Longitudinal analysis of microvascular perfusion and neurodegenerative changes in early type 2 diabetic retinal disease.

Aim: To prospectively monitor subclinical changes in capillary perfusion and retinal layer thickness in patients with type 2 diabetes and early diabetic retinal disease over 2 years.

Methods: In this longitudinal study we performed biannual retinal vascular imaging using optical coherence tomography angiography (RTVue) to analyse the foveal avascular zone (FAZ) area, perimeter, acircularity index (AI) and parafoveal superficial/deep vessel density (VD). Spectral-domain optical coherence tomography (Spectralis) was used to measure the thickness of nine macular layers and the peripapillary nerve fibre layer.

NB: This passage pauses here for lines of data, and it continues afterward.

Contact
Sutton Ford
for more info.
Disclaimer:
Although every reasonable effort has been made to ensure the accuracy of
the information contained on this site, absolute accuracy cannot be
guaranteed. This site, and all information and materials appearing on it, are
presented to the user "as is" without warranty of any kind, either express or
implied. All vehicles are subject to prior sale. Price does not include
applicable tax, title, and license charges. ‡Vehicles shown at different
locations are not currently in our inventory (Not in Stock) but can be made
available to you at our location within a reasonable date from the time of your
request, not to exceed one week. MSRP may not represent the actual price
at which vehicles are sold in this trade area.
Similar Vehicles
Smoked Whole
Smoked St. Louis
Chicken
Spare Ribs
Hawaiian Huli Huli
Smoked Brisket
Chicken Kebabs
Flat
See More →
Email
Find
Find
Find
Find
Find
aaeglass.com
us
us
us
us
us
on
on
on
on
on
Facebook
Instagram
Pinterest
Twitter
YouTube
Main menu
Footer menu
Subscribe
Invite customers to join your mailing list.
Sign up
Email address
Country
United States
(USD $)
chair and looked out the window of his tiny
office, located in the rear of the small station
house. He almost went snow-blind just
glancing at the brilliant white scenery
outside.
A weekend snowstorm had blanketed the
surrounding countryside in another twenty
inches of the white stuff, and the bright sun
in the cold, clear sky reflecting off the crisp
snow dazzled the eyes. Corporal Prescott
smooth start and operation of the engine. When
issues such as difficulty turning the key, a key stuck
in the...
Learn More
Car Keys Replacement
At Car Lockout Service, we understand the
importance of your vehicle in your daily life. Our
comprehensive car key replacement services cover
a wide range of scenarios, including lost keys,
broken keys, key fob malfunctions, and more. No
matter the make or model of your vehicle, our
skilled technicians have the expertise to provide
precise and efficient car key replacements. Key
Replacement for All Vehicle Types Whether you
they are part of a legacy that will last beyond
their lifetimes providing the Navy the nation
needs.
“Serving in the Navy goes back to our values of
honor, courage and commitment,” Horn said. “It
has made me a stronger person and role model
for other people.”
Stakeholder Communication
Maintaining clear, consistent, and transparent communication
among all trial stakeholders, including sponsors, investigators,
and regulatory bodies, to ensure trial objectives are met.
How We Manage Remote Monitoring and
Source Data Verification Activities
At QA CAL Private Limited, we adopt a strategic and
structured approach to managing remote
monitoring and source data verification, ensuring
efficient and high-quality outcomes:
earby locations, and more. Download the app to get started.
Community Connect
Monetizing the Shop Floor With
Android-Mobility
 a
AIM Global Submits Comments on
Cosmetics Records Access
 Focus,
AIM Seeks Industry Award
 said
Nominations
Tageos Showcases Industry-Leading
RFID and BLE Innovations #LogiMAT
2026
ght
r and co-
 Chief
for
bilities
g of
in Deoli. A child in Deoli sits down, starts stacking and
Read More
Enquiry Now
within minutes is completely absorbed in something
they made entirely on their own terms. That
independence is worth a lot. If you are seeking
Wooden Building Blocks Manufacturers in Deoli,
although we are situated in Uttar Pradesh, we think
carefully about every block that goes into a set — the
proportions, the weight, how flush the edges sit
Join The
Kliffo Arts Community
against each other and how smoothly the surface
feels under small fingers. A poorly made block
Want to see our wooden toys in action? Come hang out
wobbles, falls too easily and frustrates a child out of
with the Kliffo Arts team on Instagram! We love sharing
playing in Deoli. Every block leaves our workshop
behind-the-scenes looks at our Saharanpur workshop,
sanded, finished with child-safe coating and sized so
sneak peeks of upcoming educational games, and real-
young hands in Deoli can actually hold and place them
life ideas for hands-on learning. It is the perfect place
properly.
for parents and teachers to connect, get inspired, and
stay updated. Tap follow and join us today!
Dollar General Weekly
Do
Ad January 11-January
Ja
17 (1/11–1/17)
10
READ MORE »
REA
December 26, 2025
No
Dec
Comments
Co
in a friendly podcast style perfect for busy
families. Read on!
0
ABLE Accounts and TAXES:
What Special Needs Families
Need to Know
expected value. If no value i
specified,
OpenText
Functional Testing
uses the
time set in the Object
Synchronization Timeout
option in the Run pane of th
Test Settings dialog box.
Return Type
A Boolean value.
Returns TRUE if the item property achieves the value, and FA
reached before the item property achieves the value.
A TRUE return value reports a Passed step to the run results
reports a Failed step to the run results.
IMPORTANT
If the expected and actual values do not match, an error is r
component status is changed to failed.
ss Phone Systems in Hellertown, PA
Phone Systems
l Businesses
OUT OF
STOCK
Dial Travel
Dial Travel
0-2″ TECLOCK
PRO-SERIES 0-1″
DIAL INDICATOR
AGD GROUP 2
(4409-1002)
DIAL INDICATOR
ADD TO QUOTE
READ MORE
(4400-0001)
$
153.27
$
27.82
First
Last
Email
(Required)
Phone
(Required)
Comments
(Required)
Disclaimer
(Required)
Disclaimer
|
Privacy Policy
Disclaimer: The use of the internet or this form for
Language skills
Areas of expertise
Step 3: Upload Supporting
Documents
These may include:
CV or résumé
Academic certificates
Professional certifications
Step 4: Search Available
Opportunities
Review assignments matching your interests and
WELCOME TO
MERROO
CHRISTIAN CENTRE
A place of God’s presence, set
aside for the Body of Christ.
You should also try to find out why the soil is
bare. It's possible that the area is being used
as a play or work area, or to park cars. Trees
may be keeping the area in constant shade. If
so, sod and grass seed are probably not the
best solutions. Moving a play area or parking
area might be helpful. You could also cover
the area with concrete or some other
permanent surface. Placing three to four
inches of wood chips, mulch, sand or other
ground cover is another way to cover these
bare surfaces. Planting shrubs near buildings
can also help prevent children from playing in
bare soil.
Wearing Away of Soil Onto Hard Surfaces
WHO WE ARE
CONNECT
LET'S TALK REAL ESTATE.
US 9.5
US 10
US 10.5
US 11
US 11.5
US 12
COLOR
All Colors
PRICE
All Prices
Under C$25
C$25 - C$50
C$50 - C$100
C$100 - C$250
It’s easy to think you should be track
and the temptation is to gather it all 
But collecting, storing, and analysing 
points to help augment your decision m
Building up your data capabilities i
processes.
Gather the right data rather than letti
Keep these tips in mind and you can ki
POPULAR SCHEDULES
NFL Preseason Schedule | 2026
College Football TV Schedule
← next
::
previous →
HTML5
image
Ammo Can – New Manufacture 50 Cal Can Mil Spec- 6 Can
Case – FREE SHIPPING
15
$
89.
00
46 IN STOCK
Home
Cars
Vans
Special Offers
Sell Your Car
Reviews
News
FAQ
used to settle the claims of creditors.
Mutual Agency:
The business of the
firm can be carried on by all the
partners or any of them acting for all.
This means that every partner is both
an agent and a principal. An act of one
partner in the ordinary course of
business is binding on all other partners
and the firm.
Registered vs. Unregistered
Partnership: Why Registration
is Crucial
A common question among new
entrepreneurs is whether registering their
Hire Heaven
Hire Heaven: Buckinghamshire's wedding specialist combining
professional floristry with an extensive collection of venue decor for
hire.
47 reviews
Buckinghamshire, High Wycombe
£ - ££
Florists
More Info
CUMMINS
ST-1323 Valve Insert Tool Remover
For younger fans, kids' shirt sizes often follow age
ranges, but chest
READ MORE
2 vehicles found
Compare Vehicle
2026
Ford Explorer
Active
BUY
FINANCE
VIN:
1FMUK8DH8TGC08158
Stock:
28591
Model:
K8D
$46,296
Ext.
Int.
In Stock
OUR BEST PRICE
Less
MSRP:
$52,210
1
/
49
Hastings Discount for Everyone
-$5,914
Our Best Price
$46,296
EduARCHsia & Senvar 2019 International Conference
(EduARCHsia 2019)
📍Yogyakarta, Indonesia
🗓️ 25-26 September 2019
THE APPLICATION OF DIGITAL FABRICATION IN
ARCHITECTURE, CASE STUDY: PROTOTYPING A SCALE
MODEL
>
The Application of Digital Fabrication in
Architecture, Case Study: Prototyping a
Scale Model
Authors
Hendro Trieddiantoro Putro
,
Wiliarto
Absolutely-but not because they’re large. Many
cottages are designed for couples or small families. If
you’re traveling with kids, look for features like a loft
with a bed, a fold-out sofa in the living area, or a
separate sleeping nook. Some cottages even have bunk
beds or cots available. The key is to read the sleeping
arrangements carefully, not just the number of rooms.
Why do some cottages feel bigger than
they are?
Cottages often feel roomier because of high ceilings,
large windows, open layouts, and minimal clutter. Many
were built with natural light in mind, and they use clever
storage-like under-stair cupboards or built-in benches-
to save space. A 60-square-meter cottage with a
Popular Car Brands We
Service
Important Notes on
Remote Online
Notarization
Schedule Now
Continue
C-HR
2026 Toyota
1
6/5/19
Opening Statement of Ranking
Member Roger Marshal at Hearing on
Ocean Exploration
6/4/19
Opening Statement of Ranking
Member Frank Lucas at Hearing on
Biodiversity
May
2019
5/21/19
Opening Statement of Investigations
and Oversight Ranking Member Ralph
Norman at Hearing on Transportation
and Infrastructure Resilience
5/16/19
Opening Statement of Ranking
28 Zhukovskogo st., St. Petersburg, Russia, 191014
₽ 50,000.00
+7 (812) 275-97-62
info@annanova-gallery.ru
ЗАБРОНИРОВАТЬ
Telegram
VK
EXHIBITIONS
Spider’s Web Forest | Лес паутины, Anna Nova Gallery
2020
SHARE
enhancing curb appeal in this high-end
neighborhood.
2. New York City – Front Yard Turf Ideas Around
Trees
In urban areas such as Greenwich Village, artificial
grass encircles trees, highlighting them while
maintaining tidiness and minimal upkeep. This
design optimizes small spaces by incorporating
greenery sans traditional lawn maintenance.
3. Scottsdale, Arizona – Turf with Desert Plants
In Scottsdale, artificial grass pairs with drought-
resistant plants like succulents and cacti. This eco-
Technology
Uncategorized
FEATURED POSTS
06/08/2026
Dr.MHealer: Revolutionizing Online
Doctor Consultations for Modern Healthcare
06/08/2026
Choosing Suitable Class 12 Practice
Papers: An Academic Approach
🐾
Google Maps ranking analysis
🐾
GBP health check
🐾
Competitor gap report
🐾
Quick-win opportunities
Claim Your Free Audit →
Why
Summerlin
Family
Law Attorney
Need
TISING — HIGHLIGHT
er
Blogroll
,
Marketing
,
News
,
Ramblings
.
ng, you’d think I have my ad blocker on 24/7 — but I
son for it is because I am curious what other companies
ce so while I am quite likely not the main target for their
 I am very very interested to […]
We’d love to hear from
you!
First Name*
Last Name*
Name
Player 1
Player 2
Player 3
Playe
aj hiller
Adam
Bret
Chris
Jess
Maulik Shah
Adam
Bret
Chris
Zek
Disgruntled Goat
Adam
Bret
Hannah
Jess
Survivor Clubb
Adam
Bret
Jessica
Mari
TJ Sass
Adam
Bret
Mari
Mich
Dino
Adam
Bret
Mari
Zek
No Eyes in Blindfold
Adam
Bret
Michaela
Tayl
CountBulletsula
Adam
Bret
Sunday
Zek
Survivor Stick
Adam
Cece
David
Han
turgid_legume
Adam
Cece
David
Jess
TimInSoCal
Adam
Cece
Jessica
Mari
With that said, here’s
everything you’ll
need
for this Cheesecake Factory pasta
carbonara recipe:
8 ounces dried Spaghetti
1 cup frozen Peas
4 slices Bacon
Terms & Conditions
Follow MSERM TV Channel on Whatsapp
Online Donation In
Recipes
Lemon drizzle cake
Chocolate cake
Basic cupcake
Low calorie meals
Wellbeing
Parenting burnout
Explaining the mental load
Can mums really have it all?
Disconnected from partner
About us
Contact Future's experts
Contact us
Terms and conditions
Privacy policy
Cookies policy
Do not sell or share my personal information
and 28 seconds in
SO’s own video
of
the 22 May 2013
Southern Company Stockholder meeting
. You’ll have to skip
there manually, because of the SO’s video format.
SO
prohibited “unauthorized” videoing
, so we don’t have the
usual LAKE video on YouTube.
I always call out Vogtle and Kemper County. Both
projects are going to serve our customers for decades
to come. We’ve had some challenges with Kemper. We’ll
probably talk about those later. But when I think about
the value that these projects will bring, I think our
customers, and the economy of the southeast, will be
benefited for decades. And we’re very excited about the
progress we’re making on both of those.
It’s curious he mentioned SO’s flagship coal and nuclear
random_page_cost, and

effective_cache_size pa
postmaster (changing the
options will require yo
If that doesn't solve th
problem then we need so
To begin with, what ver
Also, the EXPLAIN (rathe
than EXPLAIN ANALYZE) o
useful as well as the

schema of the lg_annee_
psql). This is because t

Results: Among 117 eyes (58 left) of 59 patients (21 female), 105 had no diabetic retinopathy (DR), 6 mild and 6 moderate non-proliferative DR at baseline. We found DR progression in 13 eyes at year 2. The FAZ area (+0.008±0.002 mm/year, p<0.0001), perimeter (+0.036±0.010 mm/year, p=0.006) and AI (+0.005±0.002/year, p=0.0280) increased significantly. A pronounced decrease was found in the superficial (-1.425±0.290%/year, p<0.0001) but not the deep VD. Inner neuroretinal loss was confined to the ganglion cell (-0.539±0.150 µm/year, p=0.0004) and the inner plexiform layer (-0.361±0.127 µm/year, p=0.0045). In the outer retina, we observed a statistically significant decrease in thickness in the outer plexiform, photoreceptor layer and pigment epithelium of -0.921±0.161 µm/year, -0.325±0.139 µm/year and -0.385±0.084 µm/year, respectively.

Conclusion: Subclinical signs of microangiopathy and neurodegeneration appear in parallel and are highly progressive even in the earliest stages of diabetic retinal disease. EudraCT20156000239634.